Stored data entries
/---

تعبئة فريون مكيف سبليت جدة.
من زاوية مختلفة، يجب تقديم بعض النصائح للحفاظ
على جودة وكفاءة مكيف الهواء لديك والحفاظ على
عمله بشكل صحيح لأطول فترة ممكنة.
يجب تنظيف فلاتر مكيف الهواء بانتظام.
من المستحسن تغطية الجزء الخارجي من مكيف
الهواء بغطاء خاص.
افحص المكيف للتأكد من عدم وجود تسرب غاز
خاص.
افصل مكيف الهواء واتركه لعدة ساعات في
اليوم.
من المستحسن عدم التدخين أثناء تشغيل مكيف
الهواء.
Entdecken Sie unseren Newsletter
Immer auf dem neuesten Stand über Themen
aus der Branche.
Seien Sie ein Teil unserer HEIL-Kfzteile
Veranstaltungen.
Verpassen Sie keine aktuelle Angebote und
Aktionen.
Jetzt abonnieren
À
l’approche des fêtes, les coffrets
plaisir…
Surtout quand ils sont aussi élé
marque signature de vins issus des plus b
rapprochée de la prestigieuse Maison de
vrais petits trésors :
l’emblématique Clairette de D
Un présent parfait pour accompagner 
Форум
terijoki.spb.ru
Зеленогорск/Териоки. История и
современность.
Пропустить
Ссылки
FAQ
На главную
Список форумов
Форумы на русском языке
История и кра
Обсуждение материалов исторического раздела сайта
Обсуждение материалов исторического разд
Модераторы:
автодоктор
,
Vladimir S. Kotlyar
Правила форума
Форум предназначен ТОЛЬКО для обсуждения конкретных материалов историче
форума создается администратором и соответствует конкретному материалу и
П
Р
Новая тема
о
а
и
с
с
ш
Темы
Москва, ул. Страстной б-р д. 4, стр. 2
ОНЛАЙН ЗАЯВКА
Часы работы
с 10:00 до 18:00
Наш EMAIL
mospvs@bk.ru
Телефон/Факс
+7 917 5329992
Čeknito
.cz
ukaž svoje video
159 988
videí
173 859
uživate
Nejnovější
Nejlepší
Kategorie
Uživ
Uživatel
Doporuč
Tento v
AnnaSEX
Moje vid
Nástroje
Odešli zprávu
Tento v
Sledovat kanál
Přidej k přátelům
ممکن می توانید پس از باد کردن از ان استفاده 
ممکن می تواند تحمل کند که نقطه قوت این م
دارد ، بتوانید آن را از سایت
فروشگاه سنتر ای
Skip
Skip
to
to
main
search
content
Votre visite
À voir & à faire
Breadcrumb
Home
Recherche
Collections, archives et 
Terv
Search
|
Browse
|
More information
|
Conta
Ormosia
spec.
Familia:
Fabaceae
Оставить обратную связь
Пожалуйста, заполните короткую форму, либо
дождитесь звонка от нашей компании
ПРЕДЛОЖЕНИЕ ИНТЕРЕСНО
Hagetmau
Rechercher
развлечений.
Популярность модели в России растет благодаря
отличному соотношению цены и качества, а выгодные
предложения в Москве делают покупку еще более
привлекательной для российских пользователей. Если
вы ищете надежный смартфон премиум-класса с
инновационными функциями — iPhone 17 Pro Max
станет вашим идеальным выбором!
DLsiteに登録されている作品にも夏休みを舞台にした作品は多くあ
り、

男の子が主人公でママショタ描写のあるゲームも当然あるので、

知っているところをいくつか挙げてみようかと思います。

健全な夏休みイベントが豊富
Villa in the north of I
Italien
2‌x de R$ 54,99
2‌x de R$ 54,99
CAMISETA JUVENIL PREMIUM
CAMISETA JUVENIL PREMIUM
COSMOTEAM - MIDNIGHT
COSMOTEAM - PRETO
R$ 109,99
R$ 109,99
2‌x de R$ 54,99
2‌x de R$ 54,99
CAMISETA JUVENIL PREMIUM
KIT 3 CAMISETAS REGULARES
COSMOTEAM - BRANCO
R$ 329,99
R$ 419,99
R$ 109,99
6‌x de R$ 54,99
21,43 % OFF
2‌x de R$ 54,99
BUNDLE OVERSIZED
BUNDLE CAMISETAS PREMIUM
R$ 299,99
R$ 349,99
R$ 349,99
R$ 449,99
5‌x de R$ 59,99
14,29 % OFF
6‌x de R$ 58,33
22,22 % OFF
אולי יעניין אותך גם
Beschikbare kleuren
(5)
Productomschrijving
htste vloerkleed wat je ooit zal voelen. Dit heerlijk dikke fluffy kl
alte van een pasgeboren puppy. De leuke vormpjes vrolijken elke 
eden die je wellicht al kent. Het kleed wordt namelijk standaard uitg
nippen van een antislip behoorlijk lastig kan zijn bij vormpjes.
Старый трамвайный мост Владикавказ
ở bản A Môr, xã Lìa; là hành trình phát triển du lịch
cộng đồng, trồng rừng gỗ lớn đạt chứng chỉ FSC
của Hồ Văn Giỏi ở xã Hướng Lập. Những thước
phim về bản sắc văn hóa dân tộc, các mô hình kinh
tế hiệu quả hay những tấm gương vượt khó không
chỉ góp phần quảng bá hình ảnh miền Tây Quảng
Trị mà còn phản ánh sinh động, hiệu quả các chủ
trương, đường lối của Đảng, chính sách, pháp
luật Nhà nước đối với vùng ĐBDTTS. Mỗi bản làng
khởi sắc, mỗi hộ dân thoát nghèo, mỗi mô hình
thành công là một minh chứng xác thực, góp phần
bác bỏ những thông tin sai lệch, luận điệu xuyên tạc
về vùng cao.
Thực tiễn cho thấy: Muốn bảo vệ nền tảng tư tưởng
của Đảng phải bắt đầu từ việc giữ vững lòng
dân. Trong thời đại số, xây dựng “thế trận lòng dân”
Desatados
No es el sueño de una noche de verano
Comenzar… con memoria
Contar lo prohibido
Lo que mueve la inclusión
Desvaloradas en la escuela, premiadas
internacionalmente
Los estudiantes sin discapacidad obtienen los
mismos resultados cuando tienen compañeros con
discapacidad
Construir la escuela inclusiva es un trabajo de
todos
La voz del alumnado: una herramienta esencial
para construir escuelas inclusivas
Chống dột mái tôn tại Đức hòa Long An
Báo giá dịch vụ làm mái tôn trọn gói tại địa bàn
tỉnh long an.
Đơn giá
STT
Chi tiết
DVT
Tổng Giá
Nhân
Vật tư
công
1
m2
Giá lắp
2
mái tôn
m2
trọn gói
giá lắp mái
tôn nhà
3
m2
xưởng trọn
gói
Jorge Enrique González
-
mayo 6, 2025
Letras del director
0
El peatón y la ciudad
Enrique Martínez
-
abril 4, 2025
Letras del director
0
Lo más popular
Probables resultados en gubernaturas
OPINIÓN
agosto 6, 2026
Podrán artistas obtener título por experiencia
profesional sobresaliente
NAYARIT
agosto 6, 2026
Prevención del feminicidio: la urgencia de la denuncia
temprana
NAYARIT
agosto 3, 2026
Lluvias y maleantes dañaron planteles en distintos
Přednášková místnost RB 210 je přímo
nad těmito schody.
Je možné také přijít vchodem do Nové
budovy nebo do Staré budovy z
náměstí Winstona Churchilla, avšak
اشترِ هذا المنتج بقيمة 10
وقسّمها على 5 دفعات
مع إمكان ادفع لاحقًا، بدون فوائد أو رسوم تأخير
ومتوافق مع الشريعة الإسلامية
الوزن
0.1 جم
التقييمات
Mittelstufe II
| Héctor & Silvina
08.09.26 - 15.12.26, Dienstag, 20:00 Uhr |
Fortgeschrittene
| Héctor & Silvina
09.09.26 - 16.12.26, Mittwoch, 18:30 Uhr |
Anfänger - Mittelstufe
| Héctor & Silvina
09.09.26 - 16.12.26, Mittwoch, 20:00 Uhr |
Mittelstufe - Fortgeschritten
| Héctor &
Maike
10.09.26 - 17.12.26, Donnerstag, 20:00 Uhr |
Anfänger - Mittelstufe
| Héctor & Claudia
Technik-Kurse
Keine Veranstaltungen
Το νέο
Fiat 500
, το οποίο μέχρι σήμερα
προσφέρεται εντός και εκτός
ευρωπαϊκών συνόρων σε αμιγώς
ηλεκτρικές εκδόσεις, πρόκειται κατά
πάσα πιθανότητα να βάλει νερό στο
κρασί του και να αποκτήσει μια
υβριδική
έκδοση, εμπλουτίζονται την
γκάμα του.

\---

• [DIRECTIONS]:
Your output should consist solely of the lines from the beginning of the entries through the line containing "Москва, ул. Страстной б-р д. 4, стр. 2", reproduced exactly.

• [SOLUTION FOR THIS EXERCISE]:
تعبئة فريون مكيف سبليت جدة.
من زاوية مختلفة، يجب تقديم بعض النصائح للحفاظ
على جودة وكفاءة مكيف الهواء لديك والحفاظ على
عمله بشكل صحيح لأطول فترة ممكنة.
يجب تنظيف فلاتر مكيف الهواء بانتظام.
من المستحسن تغطية الجزء الخارجي من مكيف
الهواء بغطاء خاص.
افحص المكيف للتأكد من عدم وجود تسرب غاز
خاص.
افصل مكيف الهواء واتركه لعدة ساعات في
اليوم.
من المستحسن عدم التدخين أثناء تشغيل مكيف
الهواء.
Entdecken Sie unseren Newsletter
Immer auf dem neuesten Stand über Themen
aus der Branche.
Seien Sie ein Teil unserer HEIL-Kfzteile
Veranstaltungen.
Verpassen Sie keine aktuelle Angebote und
Aktionen.
Jetzt abonnieren
À
l’approche des fêtes, les coffrets
plaisir…
Surtout quand ils sont aussi élé
marque signature de vins issus des plus b
rapprochée de la prestigieuse Maison de
vrais petits trésors :
l’emblématique Clairette de D
Un présent parfait pour accompagner 
Форум
terijoki.spb.ru
Зеленогорск/Териоки. История и
современность.
Пропустить
Ссылки
FAQ
На главную
Список форумов
Форумы на русском языке
История и кра
Обсуждение материалов исторического раздела сайта
Обсуждение материалов исторического разд
Модераторы:
автодоктор
,
Vladimir S. Kotlyar
Правила форума
Форум предназначен ТОЛЬКО для обсуждения конкретных материалов историче
форума создается администратором и соответствует конкретному материалу и
П
Р
Новая тема
о
а
и
с
с
ш
Темы
Москва, ул. Страстной б-р д. 4, стр. 2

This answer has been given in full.